И о семье, в которой жил, до того как был интернирован, он тоже почти ничего не рассказывал; понадобился повод, понадобились отчеты в прессе о сенсационном судебном процессе, — лишь тогда он вспомнил о судье, — тот председательствовал на процессе, — понадобилось газетное сообщение о гибели жены судьи в результате несчастного случая — лишь тогда он вспомнил ее чудачества, истеричный характер и странно надломленные нотки ее голоса, когда она просила массировать ей ноги. Кэтрин сто раз говорила, что надо бы зайти к судье, проведать, узнать, как живется девочкам, теребила его, упрашивала, но, какие бы доводы ни приводила, он отказывался: на вопрос, где тот дом в Смитфилде, отвечал как-то уж очень расплывчато, отделываясь общими словами, которые вполне мог почерпнуть хоть из путеводителей для туристов, или повторял затертые побасенки об увальнях из пабов, расположенных поблизости от мясного рынка, да о медицинских сестрах госпиталя Сент-Бартоломью, которые в солнечный денек во время обеденного перерыва выходили подышать воздухом и в своих белых одеяниях казались призраками, по ошибке решившими, что полдень — это их час; а то еще пересказывал жуткие истории об убийствах, каких немало в архивах Олд Бейли. Подобные сюжеты он обычно вспоминал в связи с каким-нибудь местом в городе, то описывал скучную встречу с бывшим одноклассником, который, как и сам он, бежал из Вены, то — как увязался за приглянувшейся девушкой и шел по тем-то и тем-то

улицам, или рассказывал анекдот о Сохо, о мосте Блэкфрайерз и даже об Электрик-авеню в Брикстоне; когда же они с Кэтрин однажды, гуляя, забрели на Майл-Энд-роуд, он показал ей воронку от разорвавшейся бомбы и заявил, вот здесь, на этом самом месте, где между двумя глухими кирпичными стенами зияла огромная яма, стоял дом, в котором жила старуха, вверенная его заботам. По настоянию Кэтрин они стали расспрашивать соседей о судьбе бабки, и выяснилось, что никто ничего не знает о какой-то старушке, нет, никто не помнил старушки из того дома, наверное, господа что-то перепутали, и он сразу притих и ретировался, когда соседи спросили, кто он, собственно, такой, родственник ли, откуда он и как его имя.

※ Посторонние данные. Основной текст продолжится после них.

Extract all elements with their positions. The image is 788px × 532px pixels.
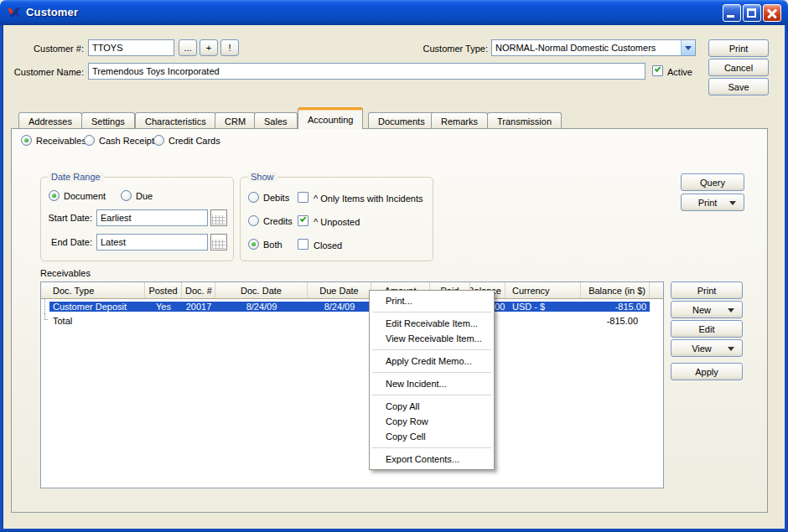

Незадолго до окончания войны он получил письмо с острова Мэн, письмо, которое, как выяснилось, было в пути без малого четыре с половиной года, письмо от смитфилдской горничной, он не ответил, проигнорировал письмо, как будто не хотел никаких напоминаний о том, что уже давно было в прошлом. Клара послала письмо по адресу еврейской организации в Блумсбери-Хауз, но к Хиршфельдеру оно пришло, проделав невообразимый зигзагообразный путь по всевозможным адресам, и чистой насмешкой было то, что оно так долго скиталось, брошенное в ящик в Порт-Эрин или в Порт-Сент-Мэри в южной части острова, в то самое время, когда адресат еще находился в Дугласе, тамошнем главном городе, до которого можно было доехать на автобусе всего за час. Рассказ Клары о том, что ее забрали через две недели после его ареста и вначале держали в лондонской тюрьме, потом переправили из Блэкпула на Мэн, был прочитан Хиршфельдером поздно, слишком поздно, как и строки о том, что она его любит, приедет к нему, где бы он ни был, родит ему детей и всегда будет его ждать. Он не нашел ничего лучше, чем назвать ее фантазеркой, и, похоже, на него не произвела впечатления чудовищная абсурдность ситуации, похоже, он не почувствовал боли и не подумал, что только и надо было тогда — удрать через один из выходов лагеря, а дальше рвануть пешком через пустошь или вдоль берега, всего-то день пути, и он был бы с нею, подкупил бы охрану у ворот женского лагеря или сторговался с кем-нибудь из местных, имевших пропуск для входа в лагерь, или выдал себя за родственника, получил свидание — со временем их разрешили — и в темном углу лагерного сарая, который был отведен для свиданий, или в бывшем танцевальном зале одной из гостиниц украдкой положил бы руку ей на грудь и шептал ей на ухо несуразные нежности или сидел, от волнения проглотив язык. Нет, он, кажется, и правда не стал забивать себе голову размышлениями о том, что было бы, почувствуй он, что все эти месяцы она находилась так близко, он, видимо, не сожалел об упущенных возможностях, принял все с покорностью, которая граничила с равнодушием, никогда больше не упоминал о Кларе, или нет, упомянул один-единственный раз, когда Кэтрин спросила, как бы он хотел назвать свою дочь, вот тут он назвал ее имя, — Клара, сказал он и повторил: Клара, красивое имя, Клара, да, это имя ему нравится.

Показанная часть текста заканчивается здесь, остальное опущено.